TASK DETAILS: The response should be the complete listing below, unchanged.

== Segment start ==

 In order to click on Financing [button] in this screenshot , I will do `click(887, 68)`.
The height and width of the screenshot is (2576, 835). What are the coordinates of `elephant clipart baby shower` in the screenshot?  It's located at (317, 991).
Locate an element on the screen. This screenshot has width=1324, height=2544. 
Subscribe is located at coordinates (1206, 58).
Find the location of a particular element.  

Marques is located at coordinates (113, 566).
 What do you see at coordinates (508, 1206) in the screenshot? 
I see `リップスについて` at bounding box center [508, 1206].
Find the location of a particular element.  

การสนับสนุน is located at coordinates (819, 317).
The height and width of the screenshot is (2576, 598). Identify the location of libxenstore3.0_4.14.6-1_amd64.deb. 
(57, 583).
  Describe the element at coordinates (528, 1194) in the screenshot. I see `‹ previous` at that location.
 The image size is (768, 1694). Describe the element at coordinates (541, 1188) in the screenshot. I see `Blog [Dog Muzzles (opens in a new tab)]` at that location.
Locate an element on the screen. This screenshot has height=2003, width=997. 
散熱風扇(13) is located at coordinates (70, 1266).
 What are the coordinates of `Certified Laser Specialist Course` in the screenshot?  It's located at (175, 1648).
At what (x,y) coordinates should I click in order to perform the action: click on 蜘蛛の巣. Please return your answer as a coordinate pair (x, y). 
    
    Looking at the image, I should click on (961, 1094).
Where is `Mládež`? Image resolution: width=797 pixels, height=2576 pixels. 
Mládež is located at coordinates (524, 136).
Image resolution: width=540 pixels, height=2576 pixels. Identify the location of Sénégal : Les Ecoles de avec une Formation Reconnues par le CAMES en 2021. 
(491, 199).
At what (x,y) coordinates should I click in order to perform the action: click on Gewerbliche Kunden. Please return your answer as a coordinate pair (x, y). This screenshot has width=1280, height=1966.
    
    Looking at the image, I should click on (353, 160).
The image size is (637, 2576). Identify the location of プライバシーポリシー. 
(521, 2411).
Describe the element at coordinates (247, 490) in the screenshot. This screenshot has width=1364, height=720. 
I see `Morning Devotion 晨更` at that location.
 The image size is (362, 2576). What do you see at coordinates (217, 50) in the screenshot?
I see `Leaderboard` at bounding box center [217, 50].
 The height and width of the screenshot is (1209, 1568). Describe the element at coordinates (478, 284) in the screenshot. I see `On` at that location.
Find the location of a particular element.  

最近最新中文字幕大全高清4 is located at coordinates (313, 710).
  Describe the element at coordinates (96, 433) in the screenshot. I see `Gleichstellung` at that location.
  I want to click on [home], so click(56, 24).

== Segment end ==

OUTPUT FOR THIS EXERCISE:
 In order to click on Financing [button] in this screenshot , I will do `click(887, 68)`.
The height and width of the screenshot is (2576, 835). What are the coordinates of `elephant clipart baby shower` in the screenshot?  It's located at (317, 991).
Locate an element on the screen. This screenshot has width=1324, height=2544. 
Subscribe is located at coordinates (1206, 58).
Find the location of a particular element.  

Marques is located at coordinates (113, 566).
 What do you see at coordinates (508, 1206) in the screenshot? 
I see `リップスについて` at bounding box center [508, 1206].
Find the location of a particular element.  

การสนับสนุน is located at coordinates (819, 317).
The height and width of the screenshot is (2576, 598). Identify the location of libxenstore3.0_4.14.6-1_amd64.deb. 
(57, 583).
  Describe the element at coordinates (528, 1194) in the screenshot. I see `‹ previous` at that location.
 The image size is (768, 1694). Describe the element at coordinates (541, 1188) in the screenshot. I see `Blog [Dog Muzzles (opens in a new tab)]` at that location.
Locate an element on the screen. This screenshot has height=2003, width=997. 
散熱風扇(13) is located at coordinates (70, 1266).
 What are the coordinates of `Certified Laser Specialist Course` in the screenshot?  It's located at (175, 1648).
At what (x,y) coordinates should I click in order to perform the action: click on 蜘蛛の巣. Please return your answer as a coordinate pair (x, y). 
    
    Looking at the image, I should click on (961, 1094).
Where is `Mládež`? Image resolution: width=797 pixels, height=2576 pixels. 
Mládež is located at coordinates (524, 136).
Image resolution: width=540 pixels, height=2576 pixels. Identify the location of Sénégal : Les Ecoles de avec une Formation Reconnues par le CAMES en 2021. 
(491, 199).
At what (x,y) coordinates should I click in order to perform the action: click on Gewerbliche Kunden. Please return your answer as a coordinate pair (x, y). This screenshot has width=1280, height=1966.
    
    Looking at the image, I should click on (353, 160).
The image size is (637, 2576). Identify the location of プライバシーポリシー. 
(521, 2411).
Describe the element at coordinates (247, 490) in the screenshot. This screenshot has width=1364, height=720. 
I see `Morning Devotion 晨更` at that location.
 The image size is (362, 2576). What do you see at coordinates (217, 50) in the screenshot?
I see `Leaderboard` at bounding box center [217, 50].
 The height and width of the screenshot is (1209, 1568). Describe the element at coordinates (478, 284) in the screenshot. I see `On` at that location.
Find the location of a particular element.  

最近最新中文字幕大全高清4 is located at coordinates (313, 710).
  Describe the element at coordinates (96, 433) in the screenshot. I see `Gleichstellung` at that location.
  I want to click on [home], so click(56, 24).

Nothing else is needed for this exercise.